Bordkino? Das war Fern-sehen im Wortsinn: Der RunterklappBildschirm im Flieger hing immer zehn Reihen weiter vorn, war kaum größer als heutige Tablet-PCs. Und so wurde jedes Bordkino zum TVQuiz: Läuft da jetzt „Forrest Gump“? Oder „Rain Man“? Oder „Mission Impossible“? Wer vorne saß, hatte mehr davon.
„Gut gelandet“: Kurze Nachricht, langer Weg. Per SMS oder What’s- App schon aus dem ausrollenden Flieger? Ging vor 25 Jahren noch nicht. Also Schlange stehen vor und dann rein in eine dieser (im Ausland gerne offenen) Telefonzellen. Inmitten von Roms Sound aus Vespa-Gehupe, Straßenpalaver und Polizeisirenen-Geheul reichte es leider nur für „Hallo, wir sind …“, weil dann das Kleingeld durchfiel und das Gespräch abriss. Weitere Versuche scheiterten am Operator, der verbinden sollte, aber überhaupt nicht verbindlich war, sowie schließlich am völlig unverständlichen Anleitungs-Kauderwelsch auf der final gekauften Telefonkarte.
Reisekasse? Immer am Hals. Kreditkarten? Hatten nur Geschäftsleute, und man bekam sie auch noch nicht alle zehn Meter im Flughafen aufgedrängt. Man tourte daher als wandelnde Reisebank durch die Lande – mit D-Mark, Ösi-Schillingen, Lira, alles unter Büroklammern gebündelt und vor Langfingern sicher verstaut im Brustbeutel. Speckig war er, aus beigem Leder und baumelte an einer ebensolchen Kordel um den Hals – wie das erste Kindergarten-Täschchen, nur kleiner. Eiserne Reserve darin: Travellers Cheques. Künstlerisch durchaus aufwändig gestaltete Papiere, etwas kleiner als Geldscheine, dafür aber mit einem Feld zum Unterschreiben. In Italiens Banca Risparmo etwa, dortselbst mit schweißnassen Händen und Puddingknien darauf hoffend, dass der gegelte Krawattennadelträger hinter dem Panzerglas das Papier in Berge von Lira eintauschen möge …
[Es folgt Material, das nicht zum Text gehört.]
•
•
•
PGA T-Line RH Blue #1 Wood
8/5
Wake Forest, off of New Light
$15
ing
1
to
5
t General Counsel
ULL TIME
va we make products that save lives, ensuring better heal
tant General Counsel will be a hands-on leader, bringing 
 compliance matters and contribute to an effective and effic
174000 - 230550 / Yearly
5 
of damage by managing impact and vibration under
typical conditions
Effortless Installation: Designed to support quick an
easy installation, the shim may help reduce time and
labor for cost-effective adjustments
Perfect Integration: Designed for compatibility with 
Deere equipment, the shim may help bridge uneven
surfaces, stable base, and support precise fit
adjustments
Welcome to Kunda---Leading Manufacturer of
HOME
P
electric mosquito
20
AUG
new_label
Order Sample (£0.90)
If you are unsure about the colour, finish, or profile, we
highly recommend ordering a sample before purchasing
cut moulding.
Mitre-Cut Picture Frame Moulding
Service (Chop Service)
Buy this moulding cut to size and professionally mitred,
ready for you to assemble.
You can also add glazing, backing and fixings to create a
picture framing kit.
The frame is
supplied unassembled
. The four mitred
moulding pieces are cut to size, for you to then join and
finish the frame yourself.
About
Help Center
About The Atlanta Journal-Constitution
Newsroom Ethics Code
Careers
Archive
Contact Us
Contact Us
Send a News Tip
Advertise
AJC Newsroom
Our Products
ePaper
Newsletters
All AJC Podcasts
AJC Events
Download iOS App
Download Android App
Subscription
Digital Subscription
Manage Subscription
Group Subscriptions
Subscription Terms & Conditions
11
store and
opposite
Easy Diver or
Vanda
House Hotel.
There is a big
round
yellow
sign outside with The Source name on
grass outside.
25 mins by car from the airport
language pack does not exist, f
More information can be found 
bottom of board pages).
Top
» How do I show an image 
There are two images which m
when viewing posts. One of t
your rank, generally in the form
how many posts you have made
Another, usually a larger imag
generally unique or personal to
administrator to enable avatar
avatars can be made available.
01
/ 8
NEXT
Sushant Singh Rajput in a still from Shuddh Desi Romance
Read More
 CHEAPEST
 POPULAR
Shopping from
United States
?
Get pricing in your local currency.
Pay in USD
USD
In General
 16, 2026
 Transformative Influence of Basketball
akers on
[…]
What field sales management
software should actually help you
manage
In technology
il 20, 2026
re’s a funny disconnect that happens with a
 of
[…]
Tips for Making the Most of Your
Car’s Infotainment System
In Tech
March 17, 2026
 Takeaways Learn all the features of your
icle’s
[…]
Der 36er-Film – immer im falschen Moment zuende: 36 Bilder pro Filmrolle, Profis holten 38 raus, klemmten sie kürzer als empfohlen in die Plastiknasen des Transportrades der Analogkamera. Selfies? Pure Verschwendung! Einfach draufgedoch halten wurde auch nicht, sondern gut überlegt, wie man den Eiffelturm nun knipst. Und wenn’s doch mal ein Schnappschuss sein sollte, war der Film alle. Nach dem Urlaub dann zwei Wochen warten, bis die Bilder entwickelt waren. Kundenorientierte Drogisten nahmen entwickelte Fotos, „die nichts geworden waren“, gnädig zurück.
Nachrichten? Nachrichtensperre? Schumi wurde Formel-1-Weltmeister? Erich Honecker verhaftet? „Verdammt, ich lieb Dich“ist Nummer eins in Deutschland? Alles Nachrichten, die heute binnen Sekunden im Handy-Display aufpoppen. Damals bekam man auf Fernreisen nichts und in europäischen Nachbarländern fast nichts davon mit. Mit Glück klemmte im KioskStänder eine vergilbte, drei Tage alte Bild. Aktualitäts-Junkies mussten die Deutsche Welle im Radio so einjustieren, dass wenigstens deren Nachrichten einigermaßen rauschfrei zu verstehen waren.